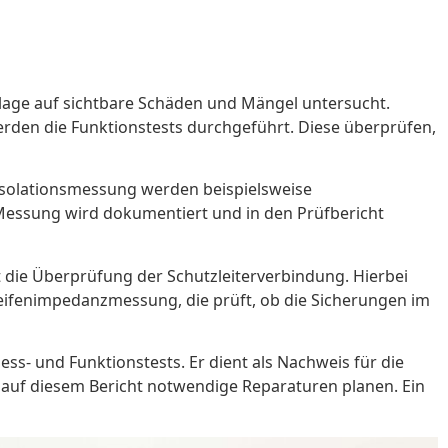
nlage auf sichtbare Schäden und Mängel untersucht.
rden die Funktionstests durchgeführt. Diese überprüfen,
Isolationsmessung werden beispielsweise
essung wird dokumentiert und in den Prüfbericht
t die Überprüfung der Schutzleiterverbindung. Hierbei
leifenimpedanzmessung, die prüft, ob die Sicherungen im
Mess- und Funktionstests. Er dient als Nachweis für die
f diesem Bericht notwendige Reparaturen planen. Ein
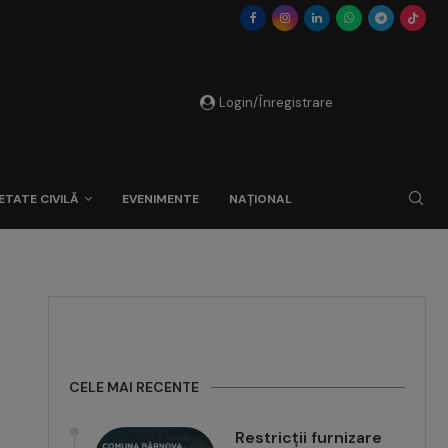
Login/Înregistrare
ETATE CIVILĂ
EVENIMENTE
NAȚIONAL
CELE MAI RECENTE
Restricții furnizare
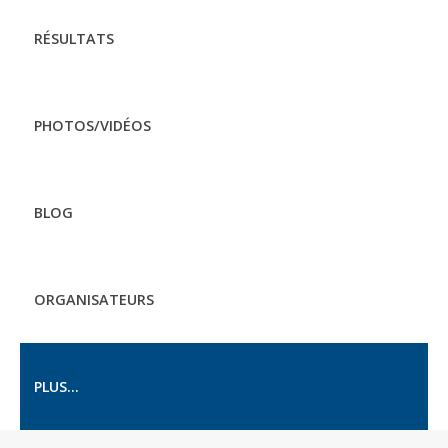
RÉSULTATS
PHOTOS/VIDÉOS
BLOG
ORGANISATEURS
PLUS...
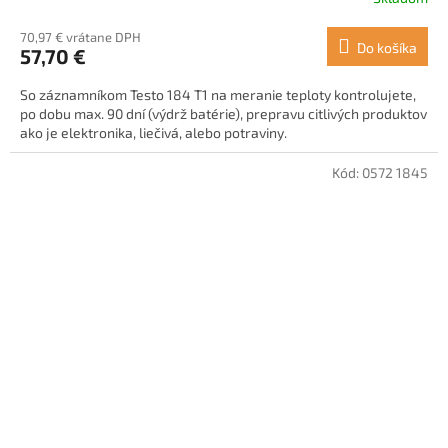
70,97 € vrátane DPH
Do košíka
57,70 €
So záznamníkom Testo 184 T1 na meranie teploty kontrolujete,
po dobu max. 90 dní (výdrž batérie), prepravu citlivých produktov
ako je elektronika, liečivá, alebo potraviny.
Kód:
0572 1845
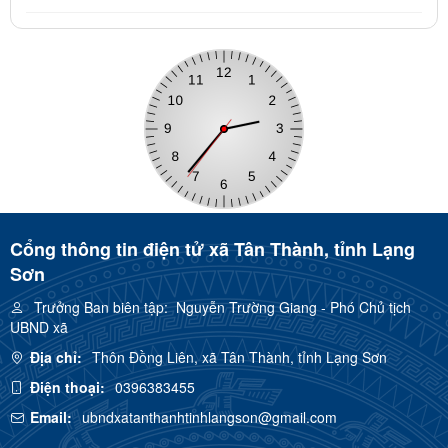
Cổng thông tin điện tử xã Tân Thành, tỉnh Lạng
Sơn
Trưởng Ban biên tập:
Nguyễn Trường Giang - Phó Chủ tịch
UBND xã
Địa chỉ:
Thôn Đồng Liên, xã Tân Thành, tỉnh Lạng Sơn
Điện thoại:
0396383455
Email:
ubndxatanthanhtinhlangson@gmail.com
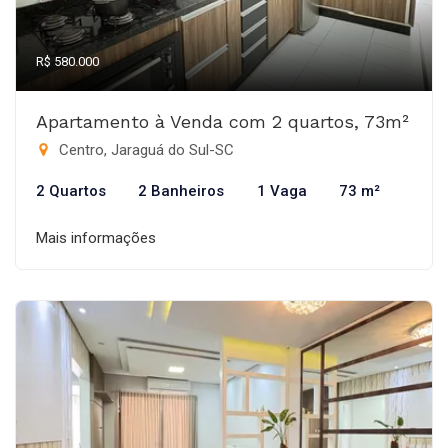
R$ 580.000
Apartamento à Venda com 2 quartos, 73m²
Centro, Jaraguá do Sul-SC
2 Quartos
2 Banheiros
1 Vaga
73 m²
Mais informações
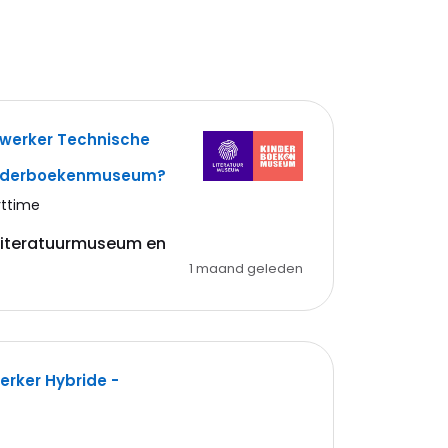
ewerker Technische
inderboekenmuseum?
rttime
 Literatuurmuseum en
1 maand geleden
rker Hybride -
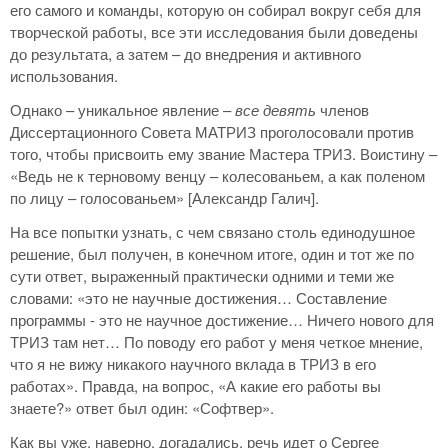
его самого и команды, которую он собирал вокруг себя для
творческой работы, все эти исследования были доведены
до результата, а затем – до внедрения и активного
использования.
Однако – уникальное явление –
все девять
членов
Диссертационного Совета МАТРИЗ проголосовали против
того, чтобы присвоить ему звание Мастера ТРИЗ. Воистину –
«Ведь не к терновому венцу – колесованьем, а как поленом
по лицу – голосованьем» [Александр Галич].
На все попытки узнать, с чем связано столь единодушное
решение, был получен, в конечном итоге, один и тот же по
сути ответ, выраженный практически одними и теми же
словами: «это не научные достижения… Составление
программы - это не научное достижение… Ничего нового для
ТРИЗ там нет… По поводу его работ у меня четкое мнение,
что я не вижу никакого научного вклада в ТРИЗ в его
работах». Правда, на вопрос, «А какие его работы вы
знаете?» ответ был один: «Софтвер».
Как вы уже, наверно, догадались, речь идет о Сергее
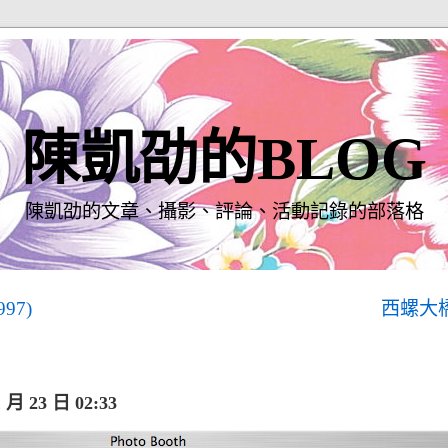
陳凱劭的BLOG
陳凱劭的文章、攝影、評論、活動記錄的部落格
97)
西螺大
月 23 日 02:33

→ About this task: Restate word for word only the lines above from the line containing "решение, был получен, в" to the line containing "ТРИЗ там нет…", both of them included.

→ Result of this task:
решение, был получен, в конечном итоге, один и тот же по
сути ответ, выраженный практически одними и теми же
словами: «это не научные достижения… Составление
программы - это не научное достижение… Ничего нового для
ТРИЗ там нет… По поводу его работ у меня четкое мнение,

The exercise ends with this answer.